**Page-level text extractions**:
_ _ _ _ _

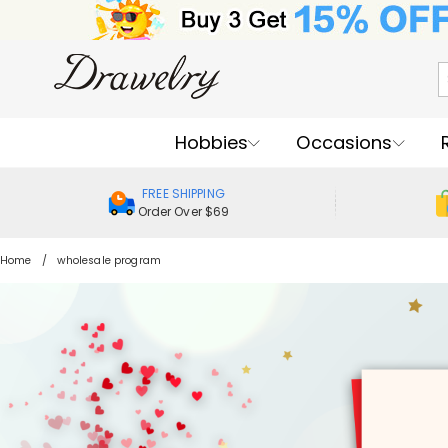
Hobbies
Occasions
FREE SHIPPING
Order Over $69
Home
wholesale program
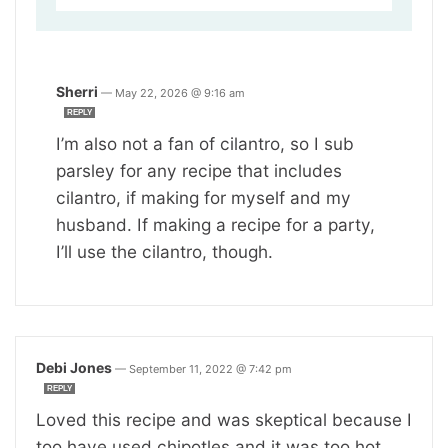
Sherri
—
May 22, 2026 @ 9:16 am
REPLY
I’m also not a fan of cilantro, so I sub
parsley for any recipe that includes
cilantro, if making for myself and my
husband. If making a recipe for a party,
I’ll use the cilantro, though.
Debi Jones
—
September 11, 2022 @ 7:42 pm
REPLY
Loved this recipe and was skeptical because I
too have used chipotles and it was too hot.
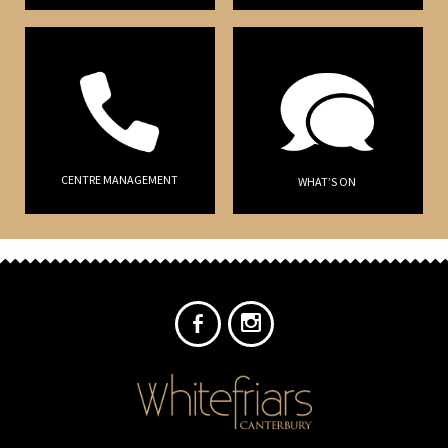
CENTRE MANAGEMENT
WHAT’S ON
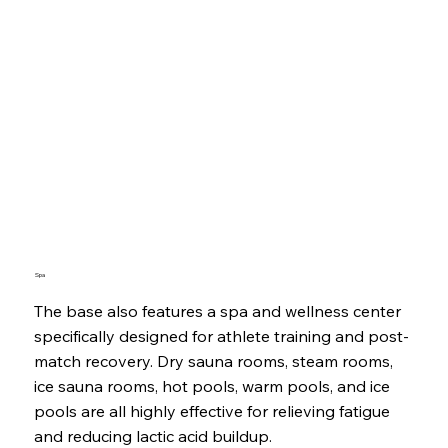
Spa
The base also features a spa and wellness center
specifically designed for athlete training and post-
match recovery. Dry sauna rooms, steam rooms,
ice sauna rooms, hot pools, warm pools, and ice
pools are all highly effective for relieving fatigue
and reducing lactic acid buildup.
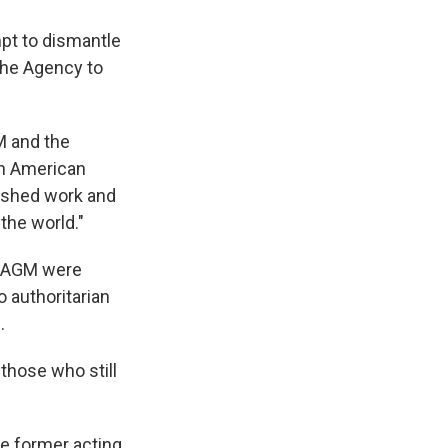
pt to dismantle
the Agency to
M and the
an American
uished work and
the world."
USAGM were
o authoritarian
.
those who still
he former acting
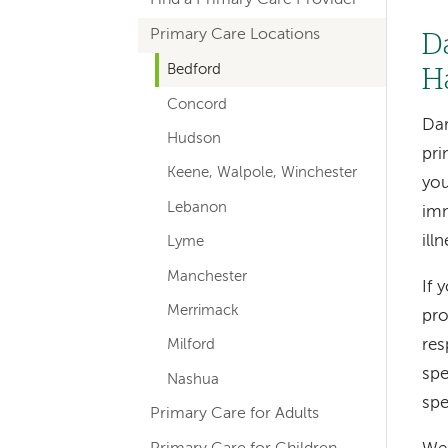
hand
Primary Care Locations
navigation
D
for
Bedford
H
Concord
departments
Dar
Hudson
pri
Keene, Walpole, Winchester
you
Lebanon
imm
ill
Lyme
Manchester
If 
Merrimack
pro
res
Milford
spe
Nashua
spe
Primary Care for Adults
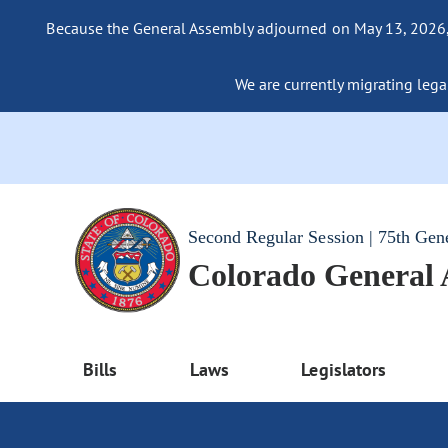
Because the General Assembly adjourned on May 13, 2026, a
We are currently migrating legac
Second Regular Session | 75th Gen
Colorado General
Bills
Laws
Legislators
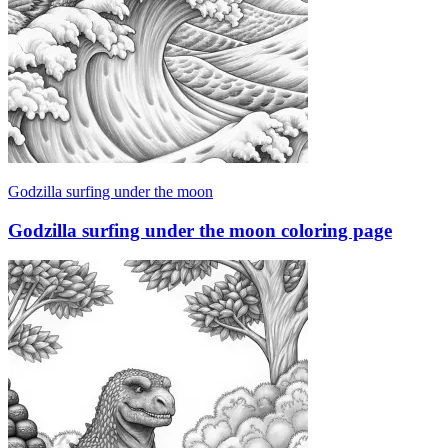
Godzilla surfing under the moon
Godzilla surfing under the moon coloring page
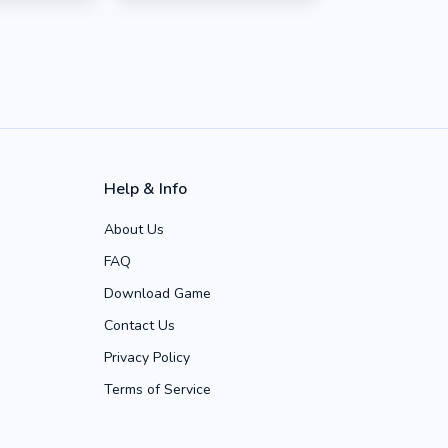
Help & Info
About Us
FAQ
Download Game
Contact Us
Privacy Policy
Terms of Service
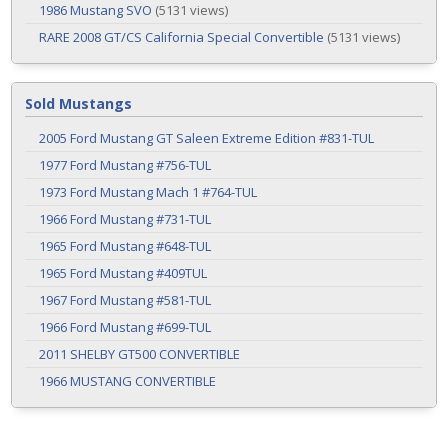
1986 Mustang SVO
(5131 views)
RARE 2008 GT/CS California Special Convertible
(5131 views)
Sold Mustangs
2005 Ford Mustang GT Saleen Extreme Edition #831-TUL
1977 Ford Mustang #756-TUL
1973 Ford Mustang Mach 1 #764-TUL
1966 Ford Mustang #731-TUL
1965 Ford Mustang #648-TUL
1965 Ford Mustang #409TUL
1967 Ford Mustang #581-TUL
1966 Ford Mustang #699-TUL
2011 SHELBY GT500 CONVERTIBLE
1966 MUSTANG CONVERTIBLE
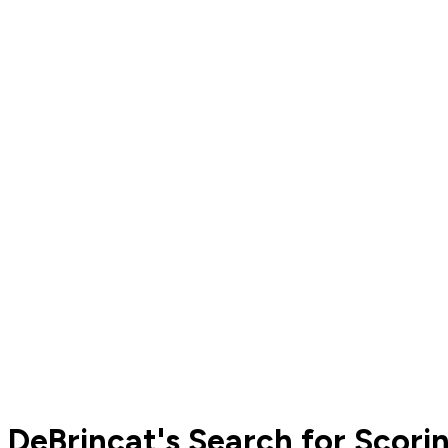
DeBrincat's Search for Scori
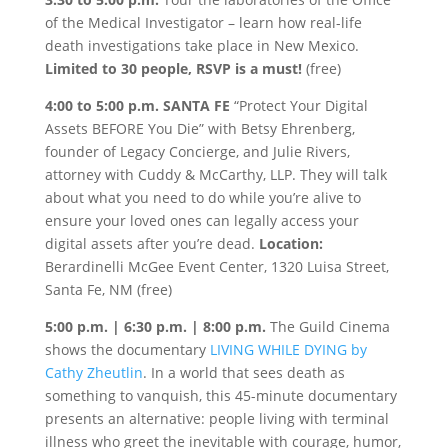
of the Medical Investigator – learn how real-life
death investigations take place in New Mexico.
Limited to 30 people, RSVP is a must!
(free)
4:00 to 5:00 p.m. SANTA FE
“Protect Your Digital
Assets BEFORE You Die” with Betsy Ehrenberg,
founder of Legacy Concierge, and Julie Rivers,
attorney with Cuddy & McCarthy, LLP. They will talk
about what you need to do while you’re alive to
ensure your loved ones can legally access your
digital assets after you’re dead.
Location:
Berardinelli McGee Event Center, 1320 Luisa Street,
Santa Fe, NM (free)
5:00 p.m. | 6:30 p.m. | 8:00 p.m.
The Guild Cinema
shows the documentary
LIVING WHILE DYING by
Cathy Zheutlin
. In a world that sees death as
something to vanquish, this 45-minute documentary
presents an alternative: people living with terminal
illness who greet the inevitable with courage, humor,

_ _ _ _ _

**Required action**:
All records should be output exactly, with the pictures left out.

**Solution to the problem**:
Hobbies
Occasions
FREE SHIPPING
Order Over $69
Home
wholesale program
Sherri
—
May 22, 2026 @ 9:16 am
REPLY
I’m also not a fan of cilantro, so I sub
parsley for any recipe that includes
cilantro, if making for myself and my
husband. If making a recipe for a party,
I’ll use the cilantro, though.
Debi Jones
—
September 11, 2022 @ 7:42 pm
REPLY
Loved this recipe and was skeptical because I
too have used chipotles and it was too hot.
CENTRE MANAGEMENT
WHAT’S ON
Spa
The base also features a spa and wellness center
specifically designed for athlete training and post-
match recovery. Dry sauna rooms, steam rooms,
ice sauna rooms, hot pools, warm pools, and ice
pools are all highly effective for relieving fatigue
and reducing lactic acid buildup.
pt to dismantle
the Agency to
M and the
an American
uished work and
the world."
USAGM were
o authoritarian
.
those who still
he former acting
hand
Primary Care Locations
navigation
D
for
Bedford
H
Concord
departments
Dar
Hudson
pri
Keene, Walpole, Winchester
you
Lebanon
imm
ill
Lyme
Manchester
If 
Merrimack
pro
res
Milford
spe
Nashua
spe
Primary Care for Adults
Because the General Assembly adjourned on May 13, 2026, a
We are currently migrating legac
Second Regular Session | 75th Gen
Colorado General
Bills
Laws
Legislators
Godzilla surfing under the moon
Godzilla surfing under the moon coloring page
Help & Info
About Us
FAQ
Download Game
Contact Us
Privacy Policy
Terms of Service
1986 Mustang SVO
(5131 views)
RARE 2008 GT/CS California Special Convertible
(5131 views)
Sold Mustangs
2005 Ford Mustang GT Saleen Extreme Edition #831-TUL
1977 Ford Mustang #756-TUL
1973 Ford Mustang Mach 1 #764-TUL
1966 Ford Mustang #731-TUL
1965 Ford Mustang #648-TUL
1965 Ford Mustang #409TUL
1967 Ford Mustang #581-TUL
1966 Ford Mustang #699-TUL
2011 SHELBY GT500 CONVERTIBLE
1966 MUSTANG CONVERTIBLE
DeBrincat's Search for Scori
of the Medical Investigator – learn how real-life
death investigations take place in New Mexico.
Limited to 30 people, RSVP is a must!
(free)
4:00 to 5:00 p.m. SANTA FE
“Protect Your Digital
Assets BEFORE You Die” with Betsy Ehrenberg,
founder of Legacy Concierge, and Julie Rivers,
attorney with Cuddy & McCarthy, LLP. They will talk
about what you need to do while you’re alive to
ensure your loved ones can legally access your
digital assets after you’re dead.
Location:
Berardinelli McGee Event Center, 1320 Luisa Street,
Santa Fe, NM (free)
5:00 p.m. | 6:30 p.m. | 8:00 p.m.
The Guild Cinema
shows the documentary
LIVING WHILE DYING by
Cathy Zheutlin
. In a world that sees death as
something to vanquish, this 45-minute documentary
presents an alternative: people living with terminal
illness who greet the inevitable with courage, humor,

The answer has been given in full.